Mill carried his hatred for the aristocracy into maturity. It didn’t help that, studying for the Kirk, he had to moonlight — like the character in Parasite — by teaching the privileged sons and daughters of the titled nobility. Disillusioned with the ministry, he reinvented himself as a freelance writer in London, married, and sired nine children.
Mill had never been to India. It was poverty and precarity that prompted him to write his History, a job application masquerading as a 2,000-page love letter to Progress, in 1818. In it, Mill made a virtue of his shortcomings, spinning his lack of first-hand experience, not to mention his monolingualism, into a commitment to objectivity. But no matter. Ruth Benedict wrote The Chrysanthemum and the Sword, arguably the greatest work of 20th-century anthropology, without ever setting foot in Japan, and the East India Company’s head-hunters duly recognised Mill’s equally impressive achievement. On the strength of it, Mill was placed in charge of examining the Company’s prodigious correspondence, a position he held until his death — as a very rich man — in 1836.

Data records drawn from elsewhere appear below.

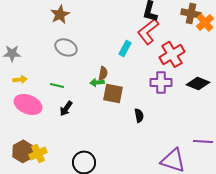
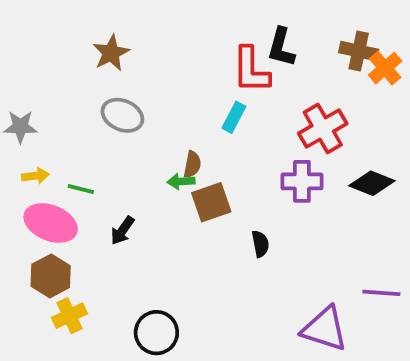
red L-shape: (148, 31) -> (251, 70), moved, turned -52
green line: (57, 85) -> (81, 189), moved
brown square: (113, 93) -> (211, 202), turned -30
brown hexagon: (23, 151) -> (51, 276), moved

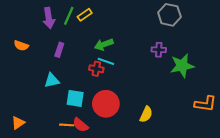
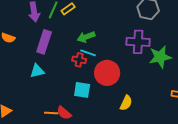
purple rectangle: (59, 50) -> (44, 42), size x1.6
purple cross: (159, 50) -> (138, 42), size x1.6
cyan square: (75, 98) -> (82, 90), moved
red circle: (106, 104) -> (107, 73), moved

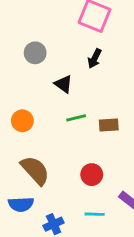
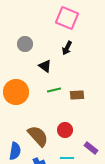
orange circle: (22, 121) -> (16, 92), size x1.6
brown semicircle: (35, 170) -> (38, 136), moved
blue semicircle: (21, 204) -> (15, 151), turned -78

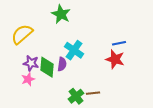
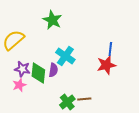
blue line: (119, 43) -> (110, 49), turned -72
red star: (115, 59) -> (106, 65), turned -30

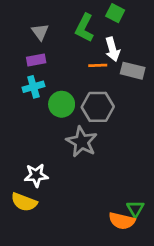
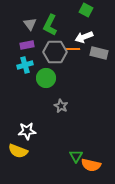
green L-shape: (84, 28) -> (50, 25), moved
white arrow: (113, 49) -> (84, 37), turned 84
gray hexagon: (98, 107) -> (55, 52), moved
gray star: (82, 142) -> (61, 106), size x0.6
green triangle: (135, 209) -> (76, 156), moved

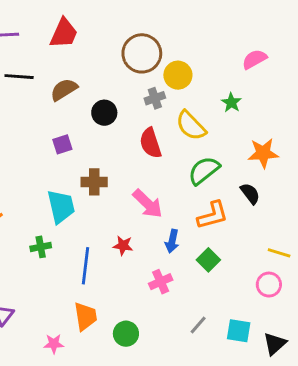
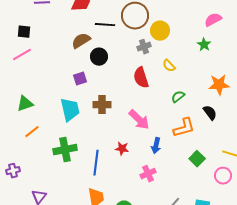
black line: (19, 77) -> (105, 25), moved
green star: (231, 103) -> (204, 45), moved
black circle: (104, 113) -> (99, 57), moved
yellow semicircle: (191, 126) -> (169, 66), size x0.6
green semicircle: (204, 170) -> (178, 97), size x0.6
cyan trapezoid: (61, 207) -> (70, 110), moved
green cross: (41, 247) -> (65, 150), size x1.6
green square: (208, 260) -> (197, 159), moved

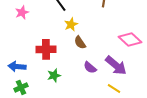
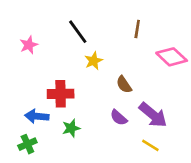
pink diamond: (130, 39) -> (172, 57), moved
brown semicircle: (80, 42) -> (124, 85), moved
blue arrow: (17, 66) -> (37, 116), moved

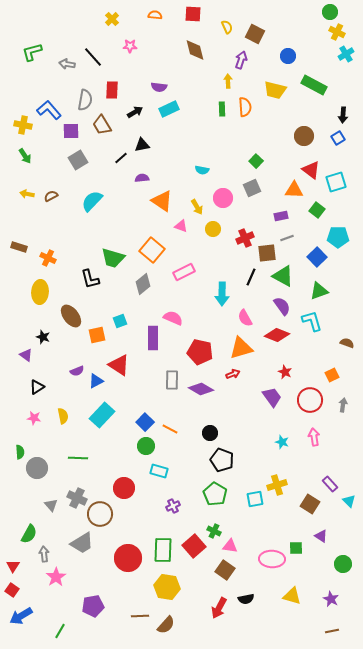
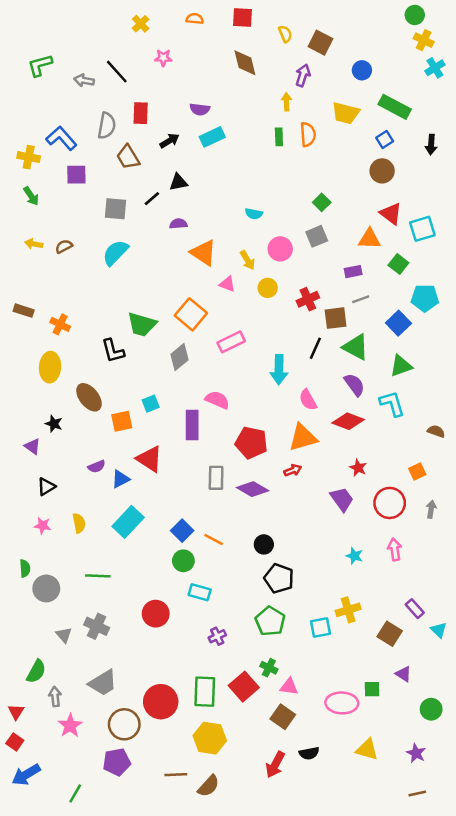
purple square: (71, 131) -> (76, 175), moved
blue square: (338, 138) -> (385, 139), moved
gray square: (78, 160) -> (115, 209), moved, turned 36
brown circle: (100, 514) -> (124, 724), moved

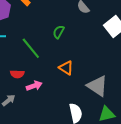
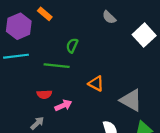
green semicircle: (59, 32) -> (72, 46), moved
green line: (31, 48) -> (57, 66), turned -40

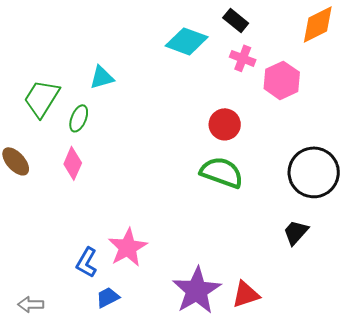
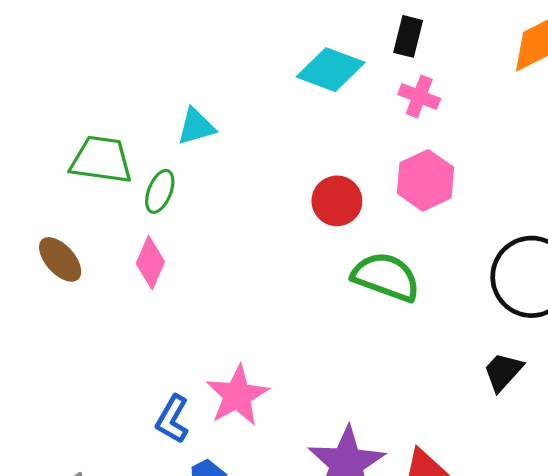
black rectangle: (236, 20) -> (408, 36), turned 65
pink hexagon: (282, 80) -> (426, 180), moved
green trapezoid: (42, 98) -> (101, 160), turned 66
red circle: (225, 124) -> (337, 201), moved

Proclaiming the creed of Utilitarianism, the History seemed to come out of nowhere. At the time, the Company men who ran the subcontinent were traditionalists to a man — committed, in the first viceroy Warren Hastings’s phrase, to “reconciling the people of England to the nature of Hindustan”. Indians, by their account, were incorrigible. It was the Company’s job to interpret their way of life. Mill disagreed: the point was to change it.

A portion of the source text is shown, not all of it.